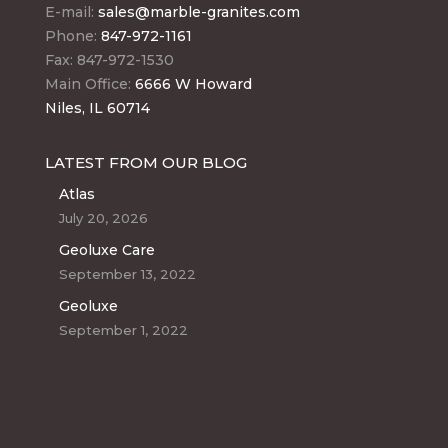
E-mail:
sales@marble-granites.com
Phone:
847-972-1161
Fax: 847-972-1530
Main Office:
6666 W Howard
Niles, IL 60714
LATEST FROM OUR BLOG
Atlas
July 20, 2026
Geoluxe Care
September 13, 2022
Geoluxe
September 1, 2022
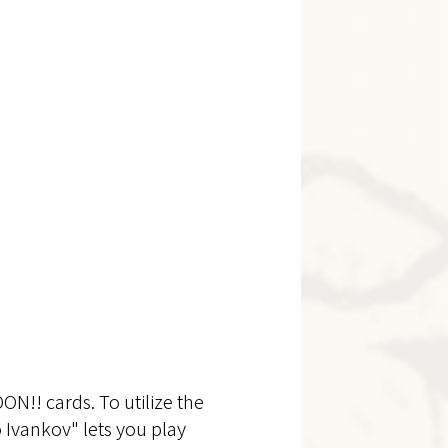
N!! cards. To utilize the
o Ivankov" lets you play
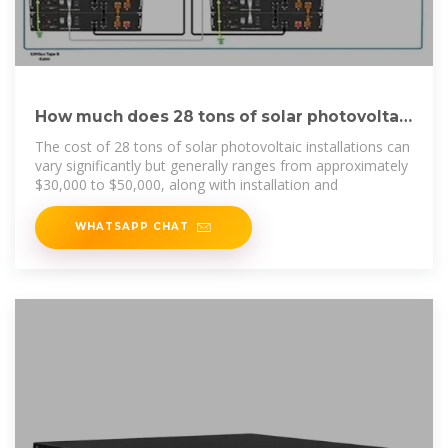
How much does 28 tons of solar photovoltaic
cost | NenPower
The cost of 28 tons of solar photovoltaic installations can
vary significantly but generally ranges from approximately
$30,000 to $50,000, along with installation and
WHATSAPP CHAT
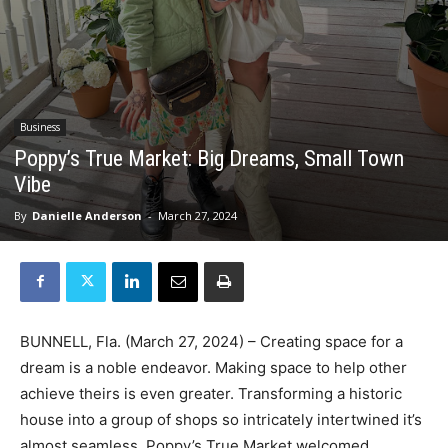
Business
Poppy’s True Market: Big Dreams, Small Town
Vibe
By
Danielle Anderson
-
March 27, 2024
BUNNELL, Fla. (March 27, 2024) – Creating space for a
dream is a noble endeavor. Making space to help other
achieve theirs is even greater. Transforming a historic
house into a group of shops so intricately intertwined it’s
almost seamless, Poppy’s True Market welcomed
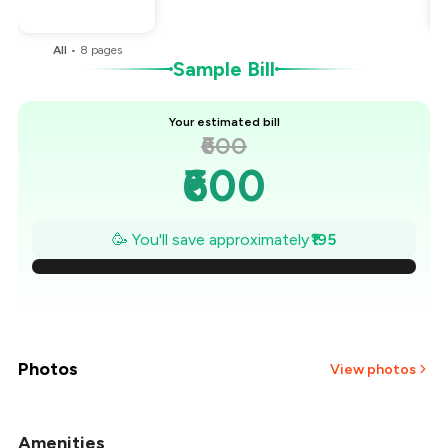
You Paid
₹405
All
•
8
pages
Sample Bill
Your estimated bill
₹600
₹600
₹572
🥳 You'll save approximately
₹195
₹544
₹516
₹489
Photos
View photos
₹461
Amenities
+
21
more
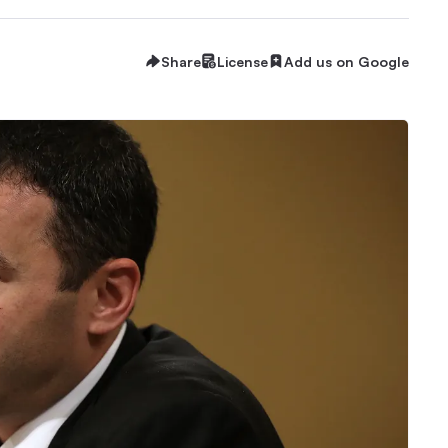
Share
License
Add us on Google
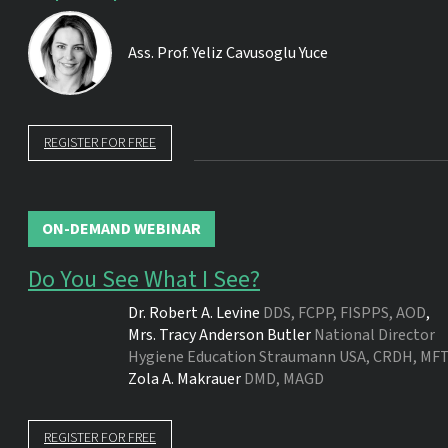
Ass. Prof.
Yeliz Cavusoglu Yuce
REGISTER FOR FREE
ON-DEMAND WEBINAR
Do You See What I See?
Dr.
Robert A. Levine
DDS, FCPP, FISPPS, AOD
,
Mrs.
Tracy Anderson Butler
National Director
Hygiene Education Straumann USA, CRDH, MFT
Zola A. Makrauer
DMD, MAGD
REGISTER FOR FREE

--

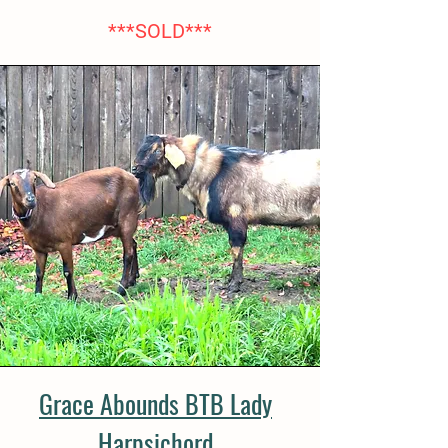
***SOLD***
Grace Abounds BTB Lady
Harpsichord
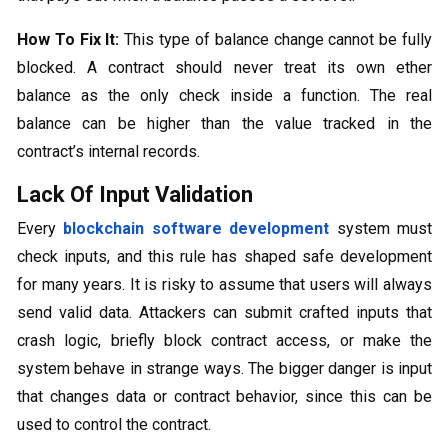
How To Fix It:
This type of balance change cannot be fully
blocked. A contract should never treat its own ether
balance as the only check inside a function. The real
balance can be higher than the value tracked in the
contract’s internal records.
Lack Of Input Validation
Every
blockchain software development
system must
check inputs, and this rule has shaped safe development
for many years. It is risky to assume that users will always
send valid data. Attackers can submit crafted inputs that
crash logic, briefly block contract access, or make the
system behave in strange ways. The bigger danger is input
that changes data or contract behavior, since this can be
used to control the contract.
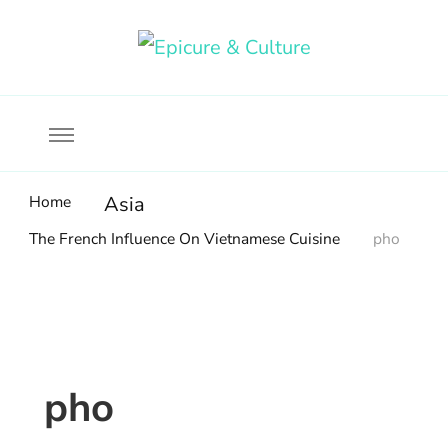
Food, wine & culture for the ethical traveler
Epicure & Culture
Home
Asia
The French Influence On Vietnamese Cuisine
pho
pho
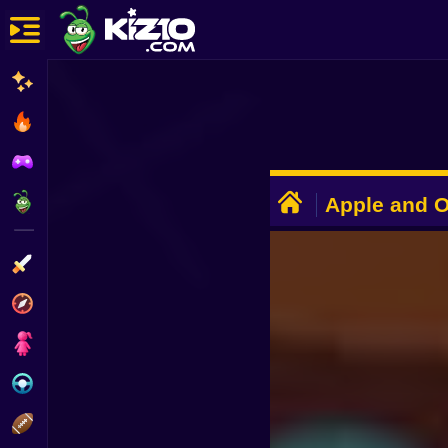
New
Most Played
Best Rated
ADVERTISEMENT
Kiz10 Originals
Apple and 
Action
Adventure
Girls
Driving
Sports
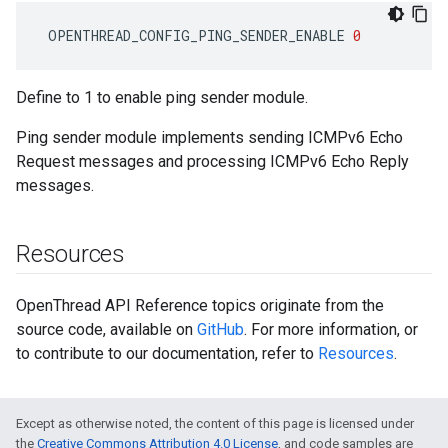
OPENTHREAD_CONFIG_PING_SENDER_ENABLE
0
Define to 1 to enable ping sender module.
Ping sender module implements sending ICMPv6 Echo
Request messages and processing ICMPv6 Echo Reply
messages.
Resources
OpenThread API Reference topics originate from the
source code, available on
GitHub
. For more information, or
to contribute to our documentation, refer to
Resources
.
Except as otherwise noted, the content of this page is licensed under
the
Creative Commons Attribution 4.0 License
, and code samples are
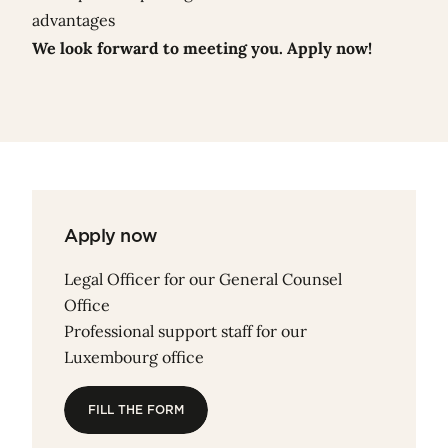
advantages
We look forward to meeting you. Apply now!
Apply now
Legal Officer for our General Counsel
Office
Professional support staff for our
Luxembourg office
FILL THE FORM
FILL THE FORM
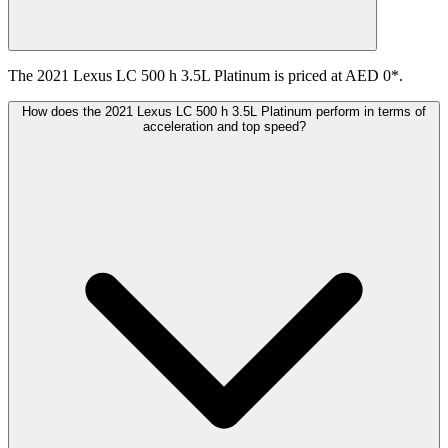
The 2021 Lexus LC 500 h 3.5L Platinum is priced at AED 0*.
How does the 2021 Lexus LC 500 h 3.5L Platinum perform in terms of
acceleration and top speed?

WHAT TO PRODUCE >> Gather all lines from the records above in which "data" appears.

RESPONSE TO THE TASK >>
send valid data. Attackers can submit crafted inputs that
that changes data or contract behavior, since this can be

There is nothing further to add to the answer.